Langfuse provides an open-source LLM observability dashboard. Set up in 3 steps:
# 1. Set environment variables
export LANGFUSE_PUBLIC_KEY="pk-..."
export LANGFUSE_SECRET_KEY="sk-..."
export LANGFUSE_BASE_URL="https://cloud.langfuse.com" # or self-hosted URL
// 2. Instrument your agent
import { Agent, openai } from "@radaros/core";
import { instrument } from "@radaros/observability";

const agent = new Agent({
  name: "assistant",
  model: openai("gpt-4o"),
  instructions: "You are a helpful assistant.",
});

const obs = instrument(agent, {
  exporters: ["langfuse"],
});

// 3. Every run is now traced in Langfuse
await agent.run("What is quantum computing?", {
  sessionId: "session-abc",
  userId: "user-42",
});

// Flush traces before process exit
await obs.tracer.flush();
In the Langfuse dashboard, you’ll see:
  • Traces for each agent.run() with duration, token usage, and cost
  • Generations for each LLM call within a run
  • Spans for tool calls, handoffs, and other operations
  • Sessions grouping traces by sessionId

OpenTelemetry Export

Send traces to any OTLP-compatible backend (Jaeger, Grafana Tempo, Honeycomb, etc.):
export OTEL_EXPORTER_OTLP_ENDPOINT="http://localhost:4318"
export OTEL_EXPORTER_OTLP_HEADERS="Authorization=Bearer my-token"
import { instrument } from "@radaros/observability";

const obs = instrument(agent, {
  exporters: ["otel"],
});
Traces follow the OpenTelemetry semantic conventions for GenAI, making them compatible with standard OTLP tooling.

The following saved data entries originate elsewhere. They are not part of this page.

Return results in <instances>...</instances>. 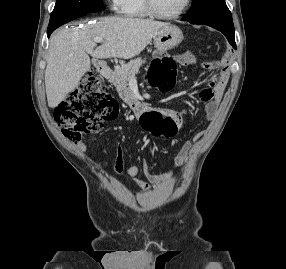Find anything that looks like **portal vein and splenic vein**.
<instances>
[{
  "instance_id": "1",
  "label": "portal vein and splenic vein",
  "mask_w": 286,
  "mask_h": 269,
  "mask_svg": "<svg viewBox=\"0 0 286 269\" xmlns=\"http://www.w3.org/2000/svg\"><path fill=\"white\" fill-rule=\"evenodd\" d=\"M94 41H95L96 43H101V42L103 41V39H101V38H95ZM133 80H135V78H134Z\"/></svg>"
}]
</instances>
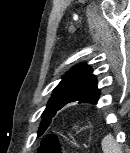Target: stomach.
Wrapping results in <instances>:
<instances>
[{
  "instance_id": "obj_1",
  "label": "stomach",
  "mask_w": 130,
  "mask_h": 153,
  "mask_svg": "<svg viewBox=\"0 0 130 153\" xmlns=\"http://www.w3.org/2000/svg\"><path fill=\"white\" fill-rule=\"evenodd\" d=\"M85 128H87V127H85ZM85 128L84 127L83 128H80L79 130H77V133L81 132Z\"/></svg>"
}]
</instances>
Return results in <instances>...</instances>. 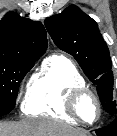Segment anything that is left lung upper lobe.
<instances>
[{
	"instance_id": "left-lung-upper-lobe-1",
	"label": "left lung upper lobe",
	"mask_w": 117,
	"mask_h": 136,
	"mask_svg": "<svg viewBox=\"0 0 117 136\" xmlns=\"http://www.w3.org/2000/svg\"><path fill=\"white\" fill-rule=\"evenodd\" d=\"M45 26L55 44L71 54L90 81L97 85L104 109L116 113L111 58L97 23L77 6L70 5L61 14L46 19Z\"/></svg>"
}]
</instances>
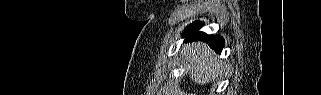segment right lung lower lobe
<instances>
[{
  "mask_svg": "<svg viewBox=\"0 0 321 95\" xmlns=\"http://www.w3.org/2000/svg\"><path fill=\"white\" fill-rule=\"evenodd\" d=\"M202 26L201 22H195L187 28L184 32L185 42L191 41H204L207 42L208 45L215 50L217 53H220L223 49L225 42L221 36L217 35H207L204 32H199L198 29Z\"/></svg>",
  "mask_w": 321,
  "mask_h": 95,
  "instance_id": "98d812e1",
  "label": "right lung lower lobe"
}]
</instances>
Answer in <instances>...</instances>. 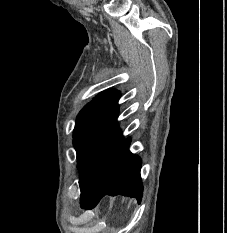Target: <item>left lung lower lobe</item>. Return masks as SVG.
I'll return each mask as SVG.
<instances>
[{"label": "left lung lower lobe", "instance_id": "left-lung-lower-lobe-1", "mask_svg": "<svg viewBox=\"0 0 227 233\" xmlns=\"http://www.w3.org/2000/svg\"><path fill=\"white\" fill-rule=\"evenodd\" d=\"M130 142L131 139L127 138L117 148L96 191L80 200L82 208H93L105 195L121 194L141 201V158L129 151Z\"/></svg>", "mask_w": 227, "mask_h": 233}]
</instances>
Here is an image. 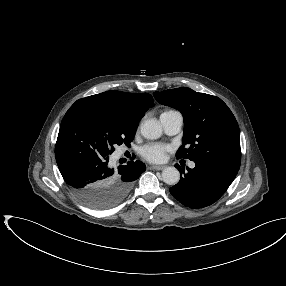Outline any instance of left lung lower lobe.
<instances>
[{"label":"left lung lower lobe","instance_id":"left-lung-lower-lobe-1","mask_svg":"<svg viewBox=\"0 0 286 286\" xmlns=\"http://www.w3.org/2000/svg\"><path fill=\"white\" fill-rule=\"evenodd\" d=\"M180 181L171 187L170 193L183 205L190 208H203L216 202L235 179L238 170L209 161L195 162V168L187 167V173L175 165Z\"/></svg>","mask_w":286,"mask_h":286}]
</instances>
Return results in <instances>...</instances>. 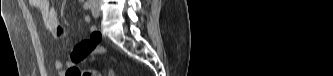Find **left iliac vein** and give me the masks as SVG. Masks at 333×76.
Instances as JSON below:
<instances>
[{"mask_svg":"<svg viewBox=\"0 0 333 76\" xmlns=\"http://www.w3.org/2000/svg\"><path fill=\"white\" fill-rule=\"evenodd\" d=\"M92 15L97 18L99 16V9H98V5L94 4L93 8H92Z\"/></svg>","mask_w":333,"mask_h":76,"instance_id":"left-iliac-vein-1","label":"left iliac vein"}]
</instances>
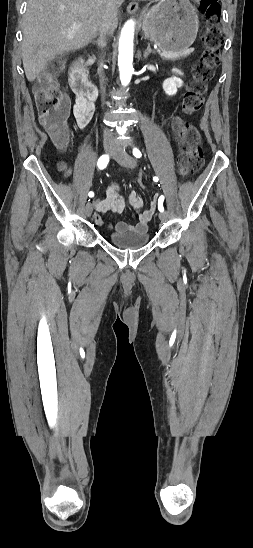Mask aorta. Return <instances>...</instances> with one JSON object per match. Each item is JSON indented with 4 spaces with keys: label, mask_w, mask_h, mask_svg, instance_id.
I'll return each mask as SVG.
<instances>
[{
    "label": "aorta",
    "mask_w": 253,
    "mask_h": 548,
    "mask_svg": "<svg viewBox=\"0 0 253 548\" xmlns=\"http://www.w3.org/2000/svg\"><path fill=\"white\" fill-rule=\"evenodd\" d=\"M133 20H129L122 28L119 39V54L118 66L120 72V80L122 85L126 86L130 83L133 74V39H134Z\"/></svg>",
    "instance_id": "1"
}]
</instances>
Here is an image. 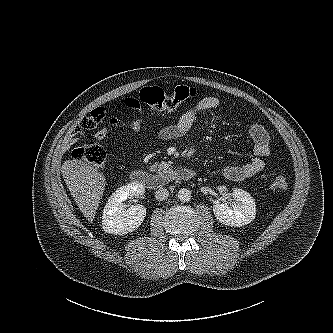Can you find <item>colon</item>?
Masks as SVG:
<instances>
[{"mask_svg":"<svg viewBox=\"0 0 333 333\" xmlns=\"http://www.w3.org/2000/svg\"><path fill=\"white\" fill-rule=\"evenodd\" d=\"M195 95V88L190 86H176L170 90H165L158 86H152L142 88L139 92L138 99L154 109L172 111L177 109L184 101ZM72 157L75 160L83 161L95 167H100L106 160V153L98 143L89 142L74 149ZM287 185V178L283 175H279L271 181L270 188L274 190L285 189Z\"/></svg>","mask_w":333,"mask_h":333,"instance_id":"colon-1","label":"colon"}]
</instances>
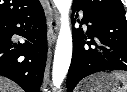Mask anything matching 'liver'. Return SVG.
Masks as SVG:
<instances>
[{"label":"liver","instance_id":"obj_1","mask_svg":"<svg viewBox=\"0 0 127 92\" xmlns=\"http://www.w3.org/2000/svg\"><path fill=\"white\" fill-rule=\"evenodd\" d=\"M0 92H23V90L11 80L0 76Z\"/></svg>","mask_w":127,"mask_h":92}]
</instances>
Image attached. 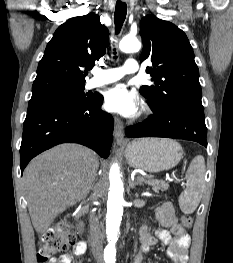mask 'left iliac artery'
I'll return each mask as SVG.
<instances>
[{
	"mask_svg": "<svg viewBox=\"0 0 233 263\" xmlns=\"http://www.w3.org/2000/svg\"><path fill=\"white\" fill-rule=\"evenodd\" d=\"M108 263H115V261H110V262H108Z\"/></svg>",
	"mask_w": 233,
	"mask_h": 263,
	"instance_id": "44dca946",
	"label": "left iliac artery"
}]
</instances>
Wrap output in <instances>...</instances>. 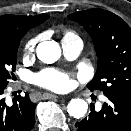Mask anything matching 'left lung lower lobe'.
I'll use <instances>...</instances> for the list:
<instances>
[{
  "label": "left lung lower lobe",
  "mask_w": 131,
  "mask_h": 131,
  "mask_svg": "<svg viewBox=\"0 0 131 131\" xmlns=\"http://www.w3.org/2000/svg\"><path fill=\"white\" fill-rule=\"evenodd\" d=\"M105 96L108 103L99 112L91 106L89 116L75 124L76 131H131V99Z\"/></svg>",
  "instance_id": "left-lung-lower-lobe-1"
}]
</instances>
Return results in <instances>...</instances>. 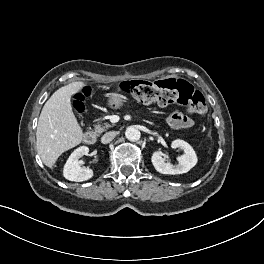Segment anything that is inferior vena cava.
<instances>
[{
  "mask_svg": "<svg viewBox=\"0 0 264 264\" xmlns=\"http://www.w3.org/2000/svg\"><path fill=\"white\" fill-rule=\"evenodd\" d=\"M116 134L117 133L115 131H110V132L105 133L101 138V142L103 144H107V143L111 142L114 139V137L116 136Z\"/></svg>",
  "mask_w": 264,
  "mask_h": 264,
  "instance_id": "inferior-vena-cava-1",
  "label": "inferior vena cava"
}]
</instances>
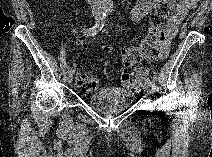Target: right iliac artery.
Masks as SVG:
<instances>
[{"instance_id": "obj_1", "label": "right iliac artery", "mask_w": 212, "mask_h": 157, "mask_svg": "<svg viewBox=\"0 0 212 157\" xmlns=\"http://www.w3.org/2000/svg\"><path fill=\"white\" fill-rule=\"evenodd\" d=\"M105 19H106V15L103 14L100 17L99 21L93 27L88 28L84 31V33H83L84 36L90 37V36H94V35L98 34L105 26ZM73 72H74V70L72 68H70L68 70L69 74H73Z\"/></svg>"}]
</instances>
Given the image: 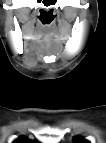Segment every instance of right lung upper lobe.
<instances>
[{
  "mask_svg": "<svg viewBox=\"0 0 106 143\" xmlns=\"http://www.w3.org/2000/svg\"><path fill=\"white\" fill-rule=\"evenodd\" d=\"M36 141H31L26 137H19L18 139H16L13 143H35Z\"/></svg>",
  "mask_w": 106,
  "mask_h": 143,
  "instance_id": "obj_1",
  "label": "right lung upper lobe"
}]
</instances>
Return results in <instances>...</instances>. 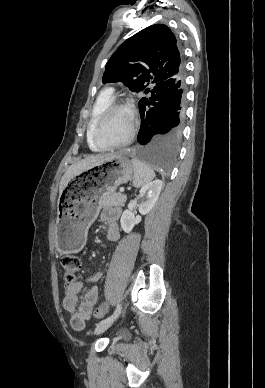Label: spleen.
I'll return each instance as SVG.
<instances>
[{"label":"spleen","instance_id":"spleen-1","mask_svg":"<svg viewBox=\"0 0 265 388\" xmlns=\"http://www.w3.org/2000/svg\"><path fill=\"white\" fill-rule=\"evenodd\" d=\"M134 176H133V186L134 188H141V186H145L151 180L155 178L154 170H151L148 164L145 162H140V160H132Z\"/></svg>","mask_w":265,"mask_h":388}]
</instances>
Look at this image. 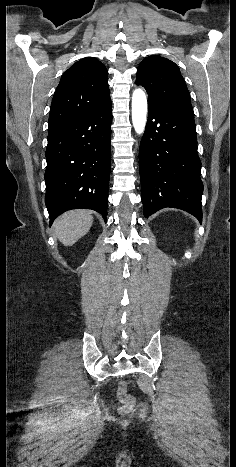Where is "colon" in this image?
I'll return each mask as SVG.
<instances>
[{
	"label": "colon",
	"instance_id": "5ec220e1",
	"mask_svg": "<svg viewBox=\"0 0 236 467\" xmlns=\"http://www.w3.org/2000/svg\"><path fill=\"white\" fill-rule=\"evenodd\" d=\"M117 397L122 402V406L120 408L122 412H128L134 407L135 400L132 396H130L127 393V385L125 381H121L119 383L118 389H117Z\"/></svg>",
	"mask_w": 236,
	"mask_h": 467
}]
</instances>
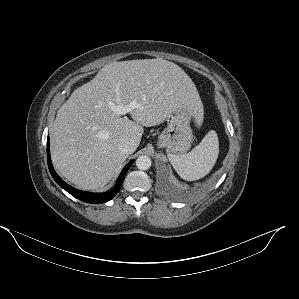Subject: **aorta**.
Masks as SVG:
<instances>
[{
	"label": "aorta",
	"mask_w": 299,
	"mask_h": 299,
	"mask_svg": "<svg viewBox=\"0 0 299 299\" xmlns=\"http://www.w3.org/2000/svg\"><path fill=\"white\" fill-rule=\"evenodd\" d=\"M136 166L140 170H147L151 167V159L147 155H141L136 159Z\"/></svg>",
	"instance_id": "obj_1"
}]
</instances>
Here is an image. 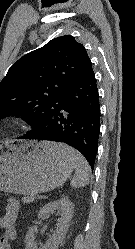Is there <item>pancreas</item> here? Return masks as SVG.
Wrapping results in <instances>:
<instances>
[{
	"instance_id": "cf45deb5",
	"label": "pancreas",
	"mask_w": 135,
	"mask_h": 249,
	"mask_svg": "<svg viewBox=\"0 0 135 249\" xmlns=\"http://www.w3.org/2000/svg\"><path fill=\"white\" fill-rule=\"evenodd\" d=\"M34 199H35L34 195H29V196L22 198V202L28 204V203L33 202Z\"/></svg>"
}]
</instances>
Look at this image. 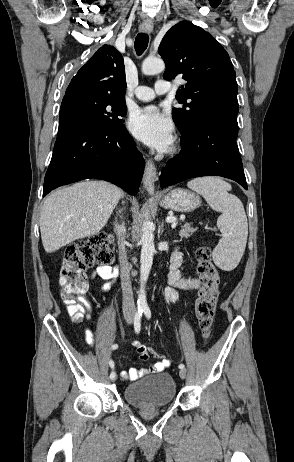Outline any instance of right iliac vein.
Listing matches in <instances>:
<instances>
[{
	"label": "right iliac vein",
	"instance_id": "1",
	"mask_svg": "<svg viewBox=\"0 0 294 462\" xmlns=\"http://www.w3.org/2000/svg\"><path fill=\"white\" fill-rule=\"evenodd\" d=\"M132 321H133V317H132V316H127V317H126V322H127L128 324H131ZM111 380H112V381H115V380H116V376H115V378H113V379H111Z\"/></svg>",
	"mask_w": 294,
	"mask_h": 462
}]
</instances>
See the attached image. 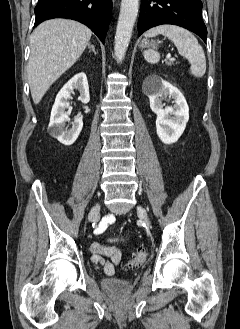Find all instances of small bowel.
<instances>
[{"mask_svg": "<svg viewBox=\"0 0 240 329\" xmlns=\"http://www.w3.org/2000/svg\"><path fill=\"white\" fill-rule=\"evenodd\" d=\"M114 220V215H107L99 224L98 231H105ZM90 251L92 253L91 261L93 264L101 267L106 275L112 276L115 274L116 266L119 265L121 261V252L117 247L92 243L90 245Z\"/></svg>", "mask_w": 240, "mask_h": 329, "instance_id": "1", "label": "small bowel"}]
</instances>
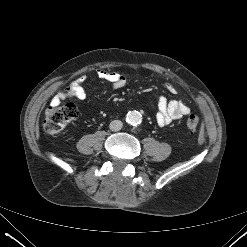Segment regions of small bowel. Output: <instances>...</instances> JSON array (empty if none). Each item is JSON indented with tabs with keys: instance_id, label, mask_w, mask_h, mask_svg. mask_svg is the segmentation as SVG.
<instances>
[{
	"instance_id": "c3829d8e",
	"label": "small bowel",
	"mask_w": 247,
	"mask_h": 247,
	"mask_svg": "<svg viewBox=\"0 0 247 247\" xmlns=\"http://www.w3.org/2000/svg\"><path fill=\"white\" fill-rule=\"evenodd\" d=\"M97 76L111 83L114 90L122 89L127 84L126 77L119 72H111L105 69H99ZM85 77L81 76L74 80L66 89L59 91L52 99V103L60 104L66 98H77L79 100L86 99V92L83 87ZM165 88L169 93L175 94L176 88L174 85L167 83ZM190 108L180 100L168 101L166 97L160 96L158 99V112L156 121L159 126L169 125L172 121L179 120L188 115Z\"/></svg>"
}]
</instances>
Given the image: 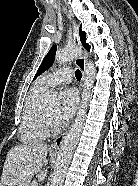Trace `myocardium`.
Here are the masks:
<instances>
[{
    "label": "myocardium",
    "mask_w": 138,
    "mask_h": 186,
    "mask_svg": "<svg viewBox=\"0 0 138 186\" xmlns=\"http://www.w3.org/2000/svg\"><path fill=\"white\" fill-rule=\"evenodd\" d=\"M40 125L47 134H56L60 131L58 126H54L47 113V108L44 105L40 113Z\"/></svg>",
    "instance_id": "1"
}]
</instances>
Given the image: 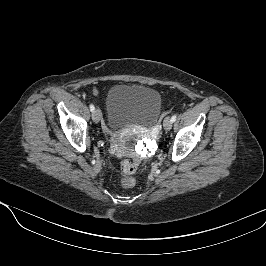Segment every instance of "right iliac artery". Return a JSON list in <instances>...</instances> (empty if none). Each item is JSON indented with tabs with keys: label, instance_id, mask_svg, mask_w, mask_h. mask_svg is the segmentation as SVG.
<instances>
[{
	"label": "right iliac artery",
	"instance_id": "1",
	"mask_svg": "<svg viewBox=\"0 0 266 266\" xmlns=\"http://www.w3.org/2000/svg\"><path fill=\"white\" fill-rule=\"evenodd\" d=\"M95 110V107L93 104H90V111L93 112Z\"/></svg>",
	"mask_w": 266,
	"mask_h": 266
}]
</instances>
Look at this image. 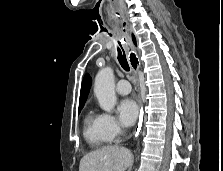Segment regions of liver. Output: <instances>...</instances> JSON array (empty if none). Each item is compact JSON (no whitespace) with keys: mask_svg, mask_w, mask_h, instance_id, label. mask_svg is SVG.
Wrapping results in <instances>:
<instances>
[{"mask_svg":"<svg viewBox=\"0 0 223 171\" xmlns=\"http://www.w3.org/2000/svg\"><path fill=\"white\" fill-rule=\"evenodd\" d=\"M133 161L132 152L119 146H105L85 155L79 171H125Z\"/></svg>","mask_w":223,"mask_h":171,"instance_id":"1","label":"liver"}]
</instances>
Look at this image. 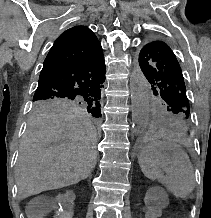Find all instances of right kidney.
<instances>
[{"label":"right kidney","mask_w":211,"mask_h":218,"mask_svg":"<svg viewBox=\"0 0 211 218\" xmlns=\"http://www.w3.org/2000/svg\"><path fill=\"white\" fill-rule=\"evenodd\" d=\"M52 202H55L53 211L60 214L53 215V218H71V214H74V209H64V206H73V202H76V197L72 192L58 193V197H52Z\"/></svg>","instance_id":"obj_1"}]
</instances>
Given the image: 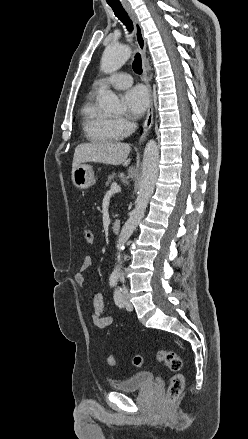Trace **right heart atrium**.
I'll use <instances>...</instances> for the list:
<instances>
[{
	"label": "right heart atrium",
	"mask_w": 248,
	"mask_h": 439,
	"mask_svg": "<svg viewBox=\"0 0 248 439\" xmlns=\"http://www.w3.org/2000/svg\"><path fill=\"white\" fill-rule=\"evenodd\" d=\"M113 125L117 132L123 136L130 134L135 128V123L127 117L113 119Z\"/></svg>",
	"instance_id": "right-heart-atrium-1"
}]
</instances>
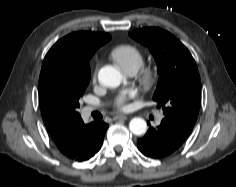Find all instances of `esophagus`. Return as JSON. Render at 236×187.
I'll use <instances>...</instances> for the list:
<instances>
[{"label":"esophagus","mask_w":236,"mask_h":187,"mask_svg":"<svg viewBox=\"0 0 236 187\" xmlns=\"http://www.w3.org/2000/svg\"><path fill=\"white\" fill-rule=\"evenodd\" d=\"M114 120H126L127 116L126 115H116L113 117Z\"/></svg>","instance_id":"34e87169"}]
</instances>
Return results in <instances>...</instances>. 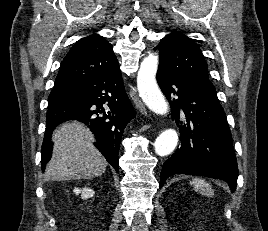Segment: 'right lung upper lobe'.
<instances>
[{"label": "right lung upper lobe", "mask_w": 268, "mask_h": 231, "mask_svg": "<svg viewBox=\"0 0 268 231\" xmlns=\"http://www.w3.org/2000/svg\"><path fill=\"white\" fill-rule=\"evenodd\" d=\"M116 63L118 61L112 44L97 34L84 37L77 41L65 56L55 80L54 89H78L105 73Z\"/></svg>", "instance_id": "1"}]
</instances>
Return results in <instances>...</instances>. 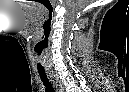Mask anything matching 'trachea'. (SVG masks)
<instances>
[{"label": "trachea", "instance_id": "3493384b", "mask_svg": "<svg viewBox=\"0 0 129 92\" xmlns=\"http://www.w3.org/2000/svg\"><path fill=\"white\" fill-rule=\"evenodd\" d=\"M40 79L45 87L46 92H55L54 88L52 87V84L50 83L46 73L44 71H38Z\"/></svg>", "mask_w": 129, "mask_h": 92}]
</instances>
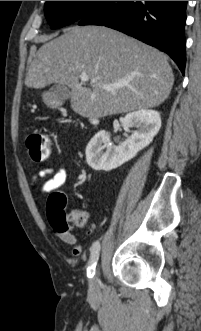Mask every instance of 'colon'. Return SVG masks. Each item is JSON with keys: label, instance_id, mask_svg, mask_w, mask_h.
Listing matches in <instances>:
<instances>
[{"label": "colon", "instance_id": "1", "mask_svg": "<svg viewBox=\"0 0 201 331\" xmlns=\"http://www.w3.org/2000/svg\"><path fill=\"white\" fill-rule=\"evenodd\" d=\"M26 149L35 162L45 161L51 154V141L48 136L40 132L30 133L25 141ZM65 196L61 192H54L49 198V207L52 211H57L65 219L75 222L76 224L83 225L87 220V214L83 211H76L66 215L63 210Z\"/></svg>", "mask_w": 201, "mask_h": 331}]
</instances>
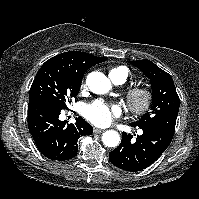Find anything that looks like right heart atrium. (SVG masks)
Masks as SVG:
<instances>
[{
	"label": "right heart atrium",
	"mask_w": 199,
	"mask_h": 199,
	"mask_svg": "<svg viewBox=\"0 0 199 199\" xmlns=\"http://www.w3.org/2000/svg\"><path fill=\"white\" fill-rule=\"evenodd\" d=\"M82 88H84V84H82V86H81Z\"/></svg>",
	"instance_id": "right-heart-atrium-1"
}]
</instances>
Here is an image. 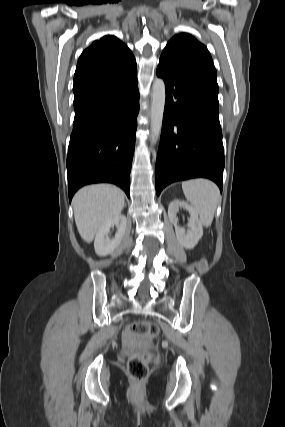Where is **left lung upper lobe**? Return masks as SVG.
I'll list each match as a JSON object with an SVG mask.
<instances>
[{
    "label": "left lung upper lobe",
    "mask_w": 285,
    "mask_h": 427,
    "mask_svg": "<svg viewBox=\"0 0 285 427\" xmlns=\"http://www.w3.org/2000/svg\"><path fill=\"white\" fill-rule=\"evenodd\" d=\"M159 61L218 93L217 73L210 53L190 34L175 35L166 45Z\"/></svg>",
    "instance_id": "5c2ea615"
}]
</instances>
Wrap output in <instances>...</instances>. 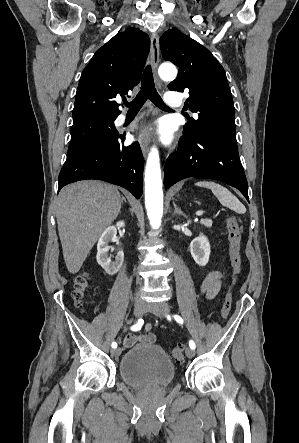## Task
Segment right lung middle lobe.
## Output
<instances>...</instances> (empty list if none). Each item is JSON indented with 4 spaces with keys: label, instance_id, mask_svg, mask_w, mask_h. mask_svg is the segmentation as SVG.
Wrapping results in <instances>:
<instances>
[{
    "label": "right lung middle lobe",
    "instance_id": "right-lung-middle-lobe-1",
    "mask_svg": "<svg viewBox=\"0 0 299 443\" xmlns=\"http://www.w3.org/2000/svg\"><path fill=\"white\" fill-rule=\"evenodd\" d=\"M115 119L116 117L103 116L74 123L67 157L75 155L93 143L110 139L118 132L114 125Z\"/></svg>",
    "mask_w": 299,
    "mask_h": 443
}]
</instances>
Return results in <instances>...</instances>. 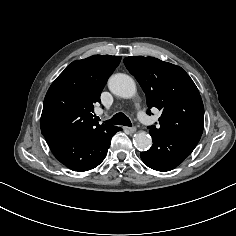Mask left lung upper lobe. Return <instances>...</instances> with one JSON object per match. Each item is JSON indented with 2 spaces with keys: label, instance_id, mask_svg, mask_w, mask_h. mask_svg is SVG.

Building a Custom Dashboard

Combine metrics and events to build a real-time dashboard:
import { Agent, openai, CostTracker } from "@radaros/core";
import { instrument } from "@radaros/observability";

const tracker = new CostTracker();
const agent = new Agent({
  name: "assistant",
  model: openai("gpt-4o"),
  costTracker: tracker,
});

const obs = instrument(agent, { exporters: ["console"] });

// Periodic metrics snapshot
setInterval(() => {
  const m = obs.metrics.getMetrics();
  const cost = tracker.getSummary();

  console.log({
    totalRuns: m.counters.runs_total,
    successRate: (1 - m.rates.error_rate) * 100,
    cacheHitRate: m.rates.cache_hit_ratio * 100,
    avgLatency: average(m.histograms.run_duration_ms),
    totalCost: cost.totalCost,
    totalTokens: m.gauges.total_tokens,
  });
}, 30_000);

function average(arr: number[]): number {
  return arr.length ? arr.reduce((a, b) => a + b, 0) / arr.length : 0;
}

Capacity Metrics

When the Session Profiler is attached to the same EventBus, MetricsExporter automatically captures capacity-related metrics:

AgentMetrics fields

FieldTypeDescription
estimatedKvCacheGbnumber?Estimated total KV cache memory across all sessions
avgContextLengthnumber?Average prompt tokens per run
sessionCategoriesRecord<string, number>?Session counts by category (light/medium/heavy/extreme)

Prometheus output

The toPrometheus() method includes three new capacity counters:
# HELP radaros_kv_cache_estimated_gb Estimated KV cache size in GB
# TYPE radaros_kv_cache_estimated_gb gauge
radaros_kv_cache_estimated_gb 12.5

# HELP radaros_session_category_total Sessions by category
# TYPE radaros_session_category_total counter
radaros_session_category_total{category="light"} 5
radaros_session_category_total{category="medium"} 2
radaros_session_category_total{category="heavy"} 1

# HELP radaros_capacity_sessions_total Total tracked sessions
# TYPE radaros_capacity_sessions_total counter
radaros_capacity_sessions_total 8
These appear automatically when capacity.session.classified and capacity.warning events are emitted on the EventBus — no additional configuration needed.